===== DATA SUPPLIED =====

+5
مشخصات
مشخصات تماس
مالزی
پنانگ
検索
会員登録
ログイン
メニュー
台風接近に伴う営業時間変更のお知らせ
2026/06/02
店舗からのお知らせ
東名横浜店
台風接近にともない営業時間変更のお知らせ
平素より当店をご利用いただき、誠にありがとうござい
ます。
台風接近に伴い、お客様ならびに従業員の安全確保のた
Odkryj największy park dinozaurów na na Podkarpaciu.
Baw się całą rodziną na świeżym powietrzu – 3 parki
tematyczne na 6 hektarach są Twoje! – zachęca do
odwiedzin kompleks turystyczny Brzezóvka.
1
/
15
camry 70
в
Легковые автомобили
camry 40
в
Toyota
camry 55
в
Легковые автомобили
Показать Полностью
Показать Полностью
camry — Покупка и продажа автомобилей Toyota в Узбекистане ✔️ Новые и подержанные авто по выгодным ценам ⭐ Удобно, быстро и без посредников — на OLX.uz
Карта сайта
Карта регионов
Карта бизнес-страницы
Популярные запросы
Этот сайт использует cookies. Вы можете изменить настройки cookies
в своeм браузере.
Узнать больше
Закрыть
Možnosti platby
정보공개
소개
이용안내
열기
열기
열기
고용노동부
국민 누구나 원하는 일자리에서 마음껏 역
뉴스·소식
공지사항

=====
===== DATA SUPPLIED =====

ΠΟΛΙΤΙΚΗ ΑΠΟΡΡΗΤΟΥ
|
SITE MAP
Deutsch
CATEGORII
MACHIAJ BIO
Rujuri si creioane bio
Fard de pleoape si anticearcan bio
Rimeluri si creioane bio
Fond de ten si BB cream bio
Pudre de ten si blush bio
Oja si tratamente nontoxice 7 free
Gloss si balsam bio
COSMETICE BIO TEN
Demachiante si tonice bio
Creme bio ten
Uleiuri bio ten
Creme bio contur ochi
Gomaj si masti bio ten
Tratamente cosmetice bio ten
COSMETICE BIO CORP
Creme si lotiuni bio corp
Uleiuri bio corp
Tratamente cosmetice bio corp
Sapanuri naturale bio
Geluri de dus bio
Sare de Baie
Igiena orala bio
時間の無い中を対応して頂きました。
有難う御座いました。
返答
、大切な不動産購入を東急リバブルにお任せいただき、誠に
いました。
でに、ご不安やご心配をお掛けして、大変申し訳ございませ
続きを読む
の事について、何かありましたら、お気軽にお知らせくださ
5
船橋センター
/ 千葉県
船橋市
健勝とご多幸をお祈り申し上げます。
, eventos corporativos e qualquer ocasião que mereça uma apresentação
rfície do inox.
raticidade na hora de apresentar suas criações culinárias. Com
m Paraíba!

=====

- YOUR ASSIGNMENT -
Among the lines of the material, count those that contain the string "Toyota" and state only that count.

- EXPECTED ANSWER -
2